In this meta-analysis, the second most significant AEs was pancreatitis. Unfortunately,
it was not possible to classify the severity of the AEs evaluated due to the scarcity
of data provided. In the updated ESGE Guideline on ERCP-related AEs, pancreatic duct
stenting, rectal nonsteroidal anti-inflammatory drugs, and high-volume hydration were
recommended to prevent post-ERCP pancreatitis [1 ]
[38 ]. These recommendations can also be applied to patients after EP to decrease the
risk of post-ERCP pancreatitis.

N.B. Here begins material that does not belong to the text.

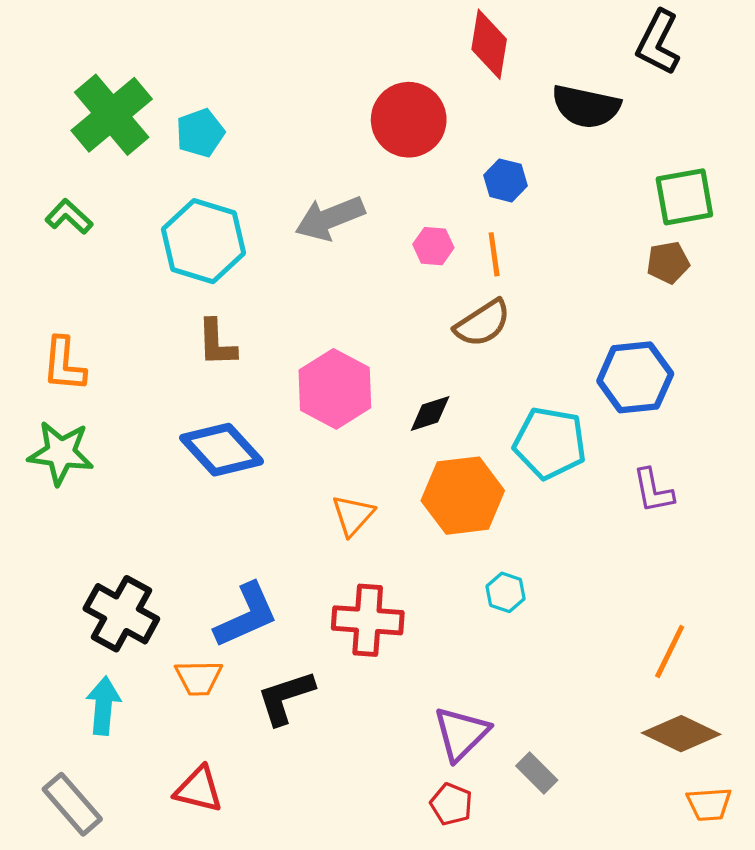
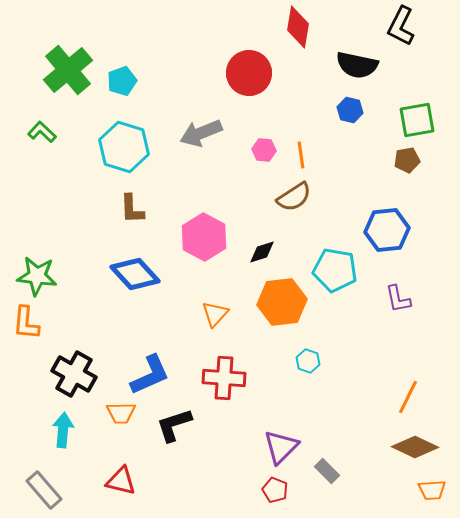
blue hexagon: (506, 180) -> (350, 110), moved
orange L-shape: (64, 364) -> (26, 323), moved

In a subgroup analysis, including three studies involved
in the meta-analysis, there were six cases (13%) of pancreatitis among the 44 patients
who used prophylactic stents, representing a significant rate of events. However,
it was not possible to carry out a comparative analysis with the group of patients
who did not use a stent due to the lack of data.
In addition to the limitations already discussed, our study has other relevant limitations.

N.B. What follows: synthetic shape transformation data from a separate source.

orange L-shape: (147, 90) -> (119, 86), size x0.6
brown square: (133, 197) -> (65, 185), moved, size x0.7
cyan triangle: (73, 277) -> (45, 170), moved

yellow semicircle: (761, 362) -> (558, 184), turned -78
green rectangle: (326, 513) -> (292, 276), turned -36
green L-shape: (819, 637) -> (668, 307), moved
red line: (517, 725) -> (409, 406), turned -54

The most important is the small number of studies and patients included in the analysis.
However, the reason for that is the lack of large studies on this subject, and we
performed the analysis with the available data. Also, as it is an approach that has
emerged in recent years, no randomized clinical trials and cohort studies are available,
contributing to the high risk of bias in all the included studies. Furthermore, while
some studies conduct RFA for patients with residual lesions shortly after papillectomy,
others address patients with either residual or recurrent lesions. However, the lack
of standardization in defining recurrence across these studies presents another limitation.

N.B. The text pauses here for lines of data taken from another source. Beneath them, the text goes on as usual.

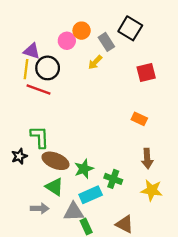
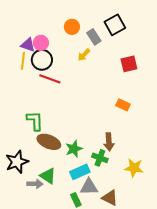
black square: (130, 28) -> (115, 25), turned 30
pink circle: (67, 41) -> (41, 43), moved
red line: (39, 89) -> (50, 79), moved
black star: (19, 156) -> (17, 162), moved, size x1.6
brown arrow: (147, 159) -> (109, 142), moved
green triangle: (54, 187) -> (48, 176), moved
gray triangle: (74, 212) -> (89, 187), moved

This inconsistency impedes a thorough assessment of RFA efficacy for each specific
situation separately. Relevant data such as the number of radiofrequency sessions
performed on each patient, the use of combined therapy involving argon plasma coagulation,
and the correlation between the type of stent and incidence of pancreatitis or bile
duct narrowing were only reported in some studies, which precludes a more detailed
analysis.
In summary, this study showed that using RFA for residual lesions after EP has a significant
clinical success rate, although it reveals a high rate of AEs. These events may be
associated with factors such as the absence of prophylactic biliary or pancreatic
stents. With our results, we believe this method may become the gold standard technique
to avoid complex surgeries with a high rate of complications, such as pancreaticoduodenectomy.
Despite the high rate of AEs revealed in our meta-analysis, most of them were mild
and self-limited, and they become less relevant when comparing surgery-related complications.
Conclusions
RFA is feasible and appears to be effective for managing residual lesions after EP.
However, long-term follow-up and high-quality studies are required to confirm our
findings. In
addition, to improve safety before disseminating this therapy, we should carefully
assess the
high rate of AEs related to RFA after EP.